Among the entries below, copy every line that carries the word "Redmi".

> INPUT
************
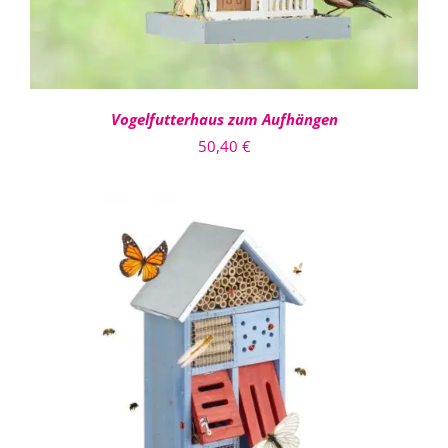
Vogelfutterhaus zum Aufhängen
50,40
€
IN DEN WARENKORB
/
DETAILS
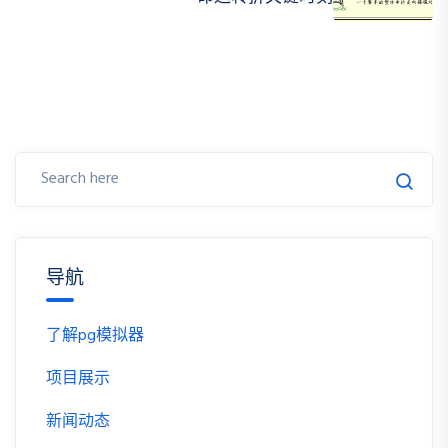
导航
了解pg模拟器
项目展示
新闻动态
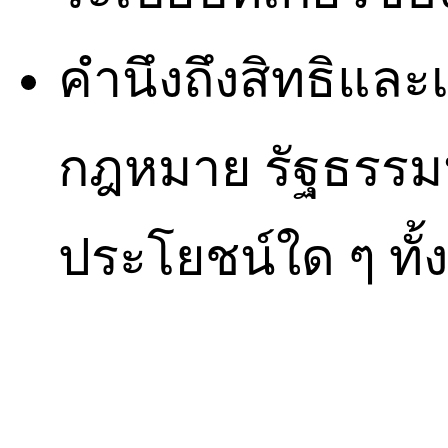
คำนึงถึงสิทธิแ
กฎหมาย รัฐธรรมน
ประโยชน์ใด ๆ ทั้ง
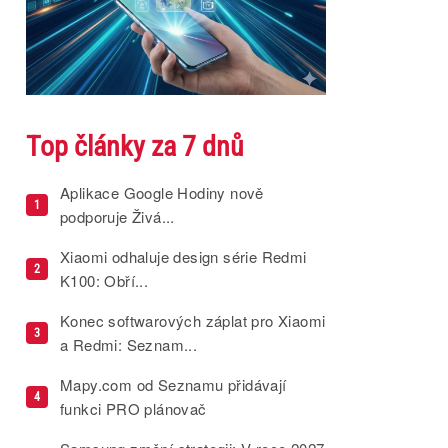
Top články za 7 dnů
Aplikace Google Hodiny nově
1
podporuje Živá...
Xiaomi odhaluje design série Redmi
2
K100: Obří...
Konec softwarových záplat pro Xiaomi
3
a Redmi: Seznam...
Mapy.com od Seznamu přidávají
4
funkci PRO plánovač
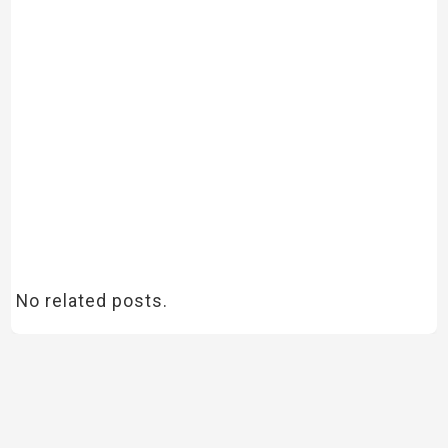
No related posts.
************
> WORKED SOLUTION
Xiaomi odhaluje design série Redmi
a Redmi: Seznam...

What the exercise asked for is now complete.